- WORK TO BE COMPLETED
I need each line of the entries below that includes the string "announces".

++++ RECORDS SUPPLIED

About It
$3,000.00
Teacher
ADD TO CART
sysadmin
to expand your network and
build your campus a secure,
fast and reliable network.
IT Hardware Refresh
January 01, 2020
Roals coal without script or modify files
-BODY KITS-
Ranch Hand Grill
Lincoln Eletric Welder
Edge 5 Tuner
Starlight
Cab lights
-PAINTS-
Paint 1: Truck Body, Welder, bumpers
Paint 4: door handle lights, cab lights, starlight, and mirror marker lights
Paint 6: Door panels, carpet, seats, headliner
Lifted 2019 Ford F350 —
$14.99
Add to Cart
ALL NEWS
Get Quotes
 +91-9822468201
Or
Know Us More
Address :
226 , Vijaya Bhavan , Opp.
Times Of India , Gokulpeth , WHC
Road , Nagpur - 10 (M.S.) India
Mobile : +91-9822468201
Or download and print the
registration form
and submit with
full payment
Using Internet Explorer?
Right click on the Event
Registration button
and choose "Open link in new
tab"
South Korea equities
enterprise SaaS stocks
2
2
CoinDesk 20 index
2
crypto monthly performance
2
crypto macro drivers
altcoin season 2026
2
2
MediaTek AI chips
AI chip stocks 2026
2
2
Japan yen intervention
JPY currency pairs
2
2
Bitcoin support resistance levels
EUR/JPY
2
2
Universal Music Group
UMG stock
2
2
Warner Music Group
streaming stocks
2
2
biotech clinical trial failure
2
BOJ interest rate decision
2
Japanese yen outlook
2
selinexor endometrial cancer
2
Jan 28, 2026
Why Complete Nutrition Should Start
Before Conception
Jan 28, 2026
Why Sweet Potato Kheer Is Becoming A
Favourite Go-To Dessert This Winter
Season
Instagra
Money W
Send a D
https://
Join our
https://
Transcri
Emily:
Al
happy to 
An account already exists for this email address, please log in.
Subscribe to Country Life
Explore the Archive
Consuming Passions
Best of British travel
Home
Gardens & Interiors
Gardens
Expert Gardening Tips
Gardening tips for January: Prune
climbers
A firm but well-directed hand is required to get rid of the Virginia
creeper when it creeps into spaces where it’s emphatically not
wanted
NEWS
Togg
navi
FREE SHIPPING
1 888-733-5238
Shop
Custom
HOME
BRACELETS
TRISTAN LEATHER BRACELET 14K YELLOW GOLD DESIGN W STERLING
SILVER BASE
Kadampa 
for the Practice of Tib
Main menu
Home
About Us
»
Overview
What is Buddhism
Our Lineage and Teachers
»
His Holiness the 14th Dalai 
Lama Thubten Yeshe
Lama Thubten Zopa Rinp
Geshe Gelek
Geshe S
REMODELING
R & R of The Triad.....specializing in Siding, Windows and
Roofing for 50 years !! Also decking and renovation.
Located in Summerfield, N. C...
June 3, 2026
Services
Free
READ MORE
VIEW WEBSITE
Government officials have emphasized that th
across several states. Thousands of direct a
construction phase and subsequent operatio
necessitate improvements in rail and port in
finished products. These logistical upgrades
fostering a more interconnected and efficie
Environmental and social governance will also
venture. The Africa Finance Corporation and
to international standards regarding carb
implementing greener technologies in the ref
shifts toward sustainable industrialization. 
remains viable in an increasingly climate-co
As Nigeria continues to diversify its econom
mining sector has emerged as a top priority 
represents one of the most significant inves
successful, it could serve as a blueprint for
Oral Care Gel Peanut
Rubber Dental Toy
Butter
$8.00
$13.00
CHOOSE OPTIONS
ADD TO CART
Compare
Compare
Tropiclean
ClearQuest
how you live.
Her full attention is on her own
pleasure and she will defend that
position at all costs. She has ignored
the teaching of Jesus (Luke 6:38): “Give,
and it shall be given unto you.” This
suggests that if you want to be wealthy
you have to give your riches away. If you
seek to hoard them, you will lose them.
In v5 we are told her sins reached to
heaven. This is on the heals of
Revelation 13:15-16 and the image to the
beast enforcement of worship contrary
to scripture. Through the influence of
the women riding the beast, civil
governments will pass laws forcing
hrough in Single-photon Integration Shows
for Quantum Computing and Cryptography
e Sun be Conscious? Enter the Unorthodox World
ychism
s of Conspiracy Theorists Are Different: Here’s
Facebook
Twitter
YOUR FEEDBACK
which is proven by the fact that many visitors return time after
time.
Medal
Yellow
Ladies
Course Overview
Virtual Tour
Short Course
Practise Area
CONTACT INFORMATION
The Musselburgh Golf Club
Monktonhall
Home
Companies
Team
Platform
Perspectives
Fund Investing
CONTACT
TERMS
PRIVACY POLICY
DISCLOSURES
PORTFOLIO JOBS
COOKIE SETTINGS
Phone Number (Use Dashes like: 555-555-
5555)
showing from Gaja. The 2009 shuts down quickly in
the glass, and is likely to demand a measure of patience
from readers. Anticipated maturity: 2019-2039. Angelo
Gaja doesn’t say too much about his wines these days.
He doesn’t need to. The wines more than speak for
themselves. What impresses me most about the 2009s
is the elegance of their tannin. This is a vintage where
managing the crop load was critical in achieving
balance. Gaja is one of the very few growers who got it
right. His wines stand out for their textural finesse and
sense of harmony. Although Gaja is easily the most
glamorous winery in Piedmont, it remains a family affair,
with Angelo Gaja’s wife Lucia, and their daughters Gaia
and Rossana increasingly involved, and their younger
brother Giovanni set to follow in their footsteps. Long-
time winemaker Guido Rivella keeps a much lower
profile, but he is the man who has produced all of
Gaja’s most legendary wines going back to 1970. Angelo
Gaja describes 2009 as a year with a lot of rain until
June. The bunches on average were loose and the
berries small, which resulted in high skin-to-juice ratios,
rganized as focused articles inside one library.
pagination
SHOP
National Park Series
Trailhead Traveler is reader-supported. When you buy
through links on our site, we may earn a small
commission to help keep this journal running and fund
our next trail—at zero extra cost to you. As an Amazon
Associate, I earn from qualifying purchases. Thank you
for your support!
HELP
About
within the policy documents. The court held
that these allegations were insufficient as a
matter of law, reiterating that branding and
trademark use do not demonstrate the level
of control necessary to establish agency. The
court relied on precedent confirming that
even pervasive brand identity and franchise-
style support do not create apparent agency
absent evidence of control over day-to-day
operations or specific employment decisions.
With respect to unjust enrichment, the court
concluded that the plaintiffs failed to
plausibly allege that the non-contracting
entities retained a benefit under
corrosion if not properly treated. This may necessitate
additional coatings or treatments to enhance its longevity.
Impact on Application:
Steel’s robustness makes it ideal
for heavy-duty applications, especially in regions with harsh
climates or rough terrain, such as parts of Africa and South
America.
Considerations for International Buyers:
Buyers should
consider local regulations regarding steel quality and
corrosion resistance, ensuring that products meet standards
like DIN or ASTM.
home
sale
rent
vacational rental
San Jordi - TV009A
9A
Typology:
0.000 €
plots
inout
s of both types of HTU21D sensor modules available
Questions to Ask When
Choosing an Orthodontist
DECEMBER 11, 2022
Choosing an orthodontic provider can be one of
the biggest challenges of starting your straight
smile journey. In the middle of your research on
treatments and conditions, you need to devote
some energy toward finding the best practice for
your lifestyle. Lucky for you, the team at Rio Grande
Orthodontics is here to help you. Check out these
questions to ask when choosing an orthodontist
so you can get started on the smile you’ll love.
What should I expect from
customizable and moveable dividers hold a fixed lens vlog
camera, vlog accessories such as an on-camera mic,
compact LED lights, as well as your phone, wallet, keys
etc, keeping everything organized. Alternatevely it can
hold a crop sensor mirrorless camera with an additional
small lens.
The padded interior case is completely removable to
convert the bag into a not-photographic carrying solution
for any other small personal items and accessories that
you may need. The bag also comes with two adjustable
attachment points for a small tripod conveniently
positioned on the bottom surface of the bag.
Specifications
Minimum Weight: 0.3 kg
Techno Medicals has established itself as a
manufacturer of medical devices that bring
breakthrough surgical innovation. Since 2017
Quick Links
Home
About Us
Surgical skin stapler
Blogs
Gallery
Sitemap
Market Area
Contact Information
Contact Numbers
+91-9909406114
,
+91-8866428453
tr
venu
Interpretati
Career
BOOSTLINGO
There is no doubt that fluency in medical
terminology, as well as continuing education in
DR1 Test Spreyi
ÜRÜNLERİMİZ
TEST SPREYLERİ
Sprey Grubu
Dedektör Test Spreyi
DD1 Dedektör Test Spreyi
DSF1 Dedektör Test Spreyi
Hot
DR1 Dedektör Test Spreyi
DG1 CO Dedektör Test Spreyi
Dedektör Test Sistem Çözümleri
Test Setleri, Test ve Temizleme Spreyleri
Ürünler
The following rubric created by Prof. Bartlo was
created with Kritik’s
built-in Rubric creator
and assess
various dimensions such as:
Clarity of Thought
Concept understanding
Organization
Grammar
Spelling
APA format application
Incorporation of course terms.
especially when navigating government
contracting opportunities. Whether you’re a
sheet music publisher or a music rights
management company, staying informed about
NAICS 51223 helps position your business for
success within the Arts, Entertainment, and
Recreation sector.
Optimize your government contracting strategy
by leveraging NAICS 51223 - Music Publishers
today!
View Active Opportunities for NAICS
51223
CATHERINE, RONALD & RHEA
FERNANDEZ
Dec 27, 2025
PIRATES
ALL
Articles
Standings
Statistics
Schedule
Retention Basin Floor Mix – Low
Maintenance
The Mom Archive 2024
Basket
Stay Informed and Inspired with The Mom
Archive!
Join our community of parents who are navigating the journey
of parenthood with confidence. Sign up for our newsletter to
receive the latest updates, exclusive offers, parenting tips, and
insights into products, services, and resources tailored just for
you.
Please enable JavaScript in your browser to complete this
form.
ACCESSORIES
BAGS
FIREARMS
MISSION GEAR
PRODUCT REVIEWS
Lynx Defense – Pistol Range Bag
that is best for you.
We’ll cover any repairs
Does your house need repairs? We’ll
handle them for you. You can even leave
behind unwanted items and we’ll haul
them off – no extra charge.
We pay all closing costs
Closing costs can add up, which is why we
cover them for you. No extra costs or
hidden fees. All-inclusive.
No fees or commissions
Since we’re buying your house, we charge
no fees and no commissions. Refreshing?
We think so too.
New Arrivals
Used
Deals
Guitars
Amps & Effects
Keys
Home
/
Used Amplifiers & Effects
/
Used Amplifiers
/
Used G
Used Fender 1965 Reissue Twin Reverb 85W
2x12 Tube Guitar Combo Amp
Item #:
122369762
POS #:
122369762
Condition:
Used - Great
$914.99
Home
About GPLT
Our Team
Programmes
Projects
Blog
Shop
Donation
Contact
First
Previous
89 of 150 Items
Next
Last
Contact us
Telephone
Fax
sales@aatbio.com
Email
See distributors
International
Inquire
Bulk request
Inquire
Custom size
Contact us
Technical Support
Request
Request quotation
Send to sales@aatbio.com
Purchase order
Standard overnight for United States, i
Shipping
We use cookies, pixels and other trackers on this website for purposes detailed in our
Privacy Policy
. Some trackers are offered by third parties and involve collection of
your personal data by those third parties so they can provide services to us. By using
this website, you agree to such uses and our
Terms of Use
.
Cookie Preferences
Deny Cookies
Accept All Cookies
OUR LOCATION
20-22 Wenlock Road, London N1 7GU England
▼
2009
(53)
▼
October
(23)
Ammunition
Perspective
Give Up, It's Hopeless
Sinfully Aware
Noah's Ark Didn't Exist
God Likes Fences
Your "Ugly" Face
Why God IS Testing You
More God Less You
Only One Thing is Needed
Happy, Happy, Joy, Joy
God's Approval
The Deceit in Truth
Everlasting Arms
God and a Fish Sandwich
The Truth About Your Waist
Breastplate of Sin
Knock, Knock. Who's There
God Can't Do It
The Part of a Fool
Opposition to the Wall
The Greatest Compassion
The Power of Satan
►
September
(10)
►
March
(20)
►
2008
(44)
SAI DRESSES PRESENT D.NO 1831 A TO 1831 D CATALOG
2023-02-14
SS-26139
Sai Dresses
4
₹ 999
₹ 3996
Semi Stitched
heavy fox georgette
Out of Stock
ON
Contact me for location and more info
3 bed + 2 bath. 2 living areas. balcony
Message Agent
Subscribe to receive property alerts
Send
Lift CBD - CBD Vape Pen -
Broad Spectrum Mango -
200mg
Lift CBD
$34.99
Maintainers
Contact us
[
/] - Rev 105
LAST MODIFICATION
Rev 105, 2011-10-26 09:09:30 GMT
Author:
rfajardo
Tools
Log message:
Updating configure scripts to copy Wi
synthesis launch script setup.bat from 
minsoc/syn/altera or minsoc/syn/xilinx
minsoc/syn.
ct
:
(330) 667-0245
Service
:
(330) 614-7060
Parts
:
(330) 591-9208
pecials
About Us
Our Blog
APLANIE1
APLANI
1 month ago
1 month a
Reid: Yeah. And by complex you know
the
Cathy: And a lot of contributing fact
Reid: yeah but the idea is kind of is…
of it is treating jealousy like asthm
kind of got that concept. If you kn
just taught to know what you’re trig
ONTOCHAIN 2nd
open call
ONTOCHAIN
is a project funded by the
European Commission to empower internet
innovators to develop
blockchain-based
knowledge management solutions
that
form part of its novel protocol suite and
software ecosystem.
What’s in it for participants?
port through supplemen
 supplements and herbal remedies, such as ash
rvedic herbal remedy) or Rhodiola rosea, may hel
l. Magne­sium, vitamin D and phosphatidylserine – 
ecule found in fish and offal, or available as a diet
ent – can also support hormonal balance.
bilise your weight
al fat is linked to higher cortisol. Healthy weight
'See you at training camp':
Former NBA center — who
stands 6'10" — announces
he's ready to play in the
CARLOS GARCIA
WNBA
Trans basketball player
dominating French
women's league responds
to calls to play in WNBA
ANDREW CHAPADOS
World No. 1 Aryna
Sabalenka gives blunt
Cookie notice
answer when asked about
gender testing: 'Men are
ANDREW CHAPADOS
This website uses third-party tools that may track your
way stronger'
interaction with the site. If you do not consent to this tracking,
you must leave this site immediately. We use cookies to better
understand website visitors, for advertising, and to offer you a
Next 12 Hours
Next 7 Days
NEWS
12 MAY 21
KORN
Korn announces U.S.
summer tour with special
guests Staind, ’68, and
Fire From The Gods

++++++++

- ANSWER BOX
stands 6'10" — announces
Korn announces U.S.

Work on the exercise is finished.